§ **WHAT THE TASK ASKS**
Without any of their pictures, return all of the records exactly.

Dataset excerpts:
%%
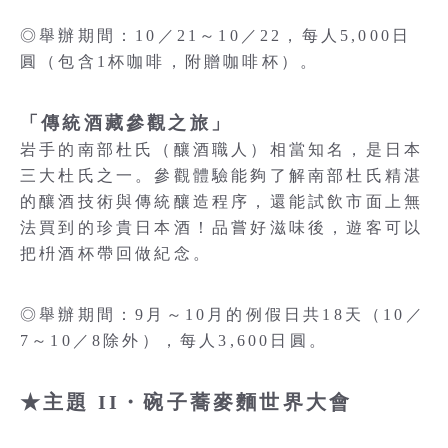
◎舉辦期間：10／21～10／22，每人5,000日
圓（包含1杯咖啡，附贈咖啡杯）。
「傳統酒藏參觀之旅」
岩手的南部杜氏（釀酒職人）相當知名，是日本
三大杜氏之一。參觀體驗能夠了解南部杜氏精湛
的釀酒技術與傳統釀造程序，還能試飲市面上無
法買到的珍貴日本酒！品嘗好滋味後，遊客可以
把枡酒杯帶回做紀念。
◎舉辦期間：9月～10月的例假日共18天（10／
7～10／8除外），每人3,600日圓。
★主題 II・碗子蕎麥麵世界大會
%%
§ **RESULT FOR THIS TASK**
◎舉辦期間：10／21～10／22，每人5,000日
圓（包含1杯咖啡，附贈咖啡杯）。
「傳統酒藏參觀之旅」
岩手的南部杜氏（釀酒職人）相當知名，是日本
三大杜氏之一。參觀體驗能夠了解南部杜氏精湛
的釀酒技術與傳統釀造程序，還能試飲市面上無
法買到的珍貴日本酒！品嘗好滋味後，遊客可以
把枡酒杯帶回做紀念。
◎舉辦期間：9月～10月的例假日共18天（10／
7～10／8除外），每人3,600日圓。
★主題 II・碗子蕎麥麵世界大會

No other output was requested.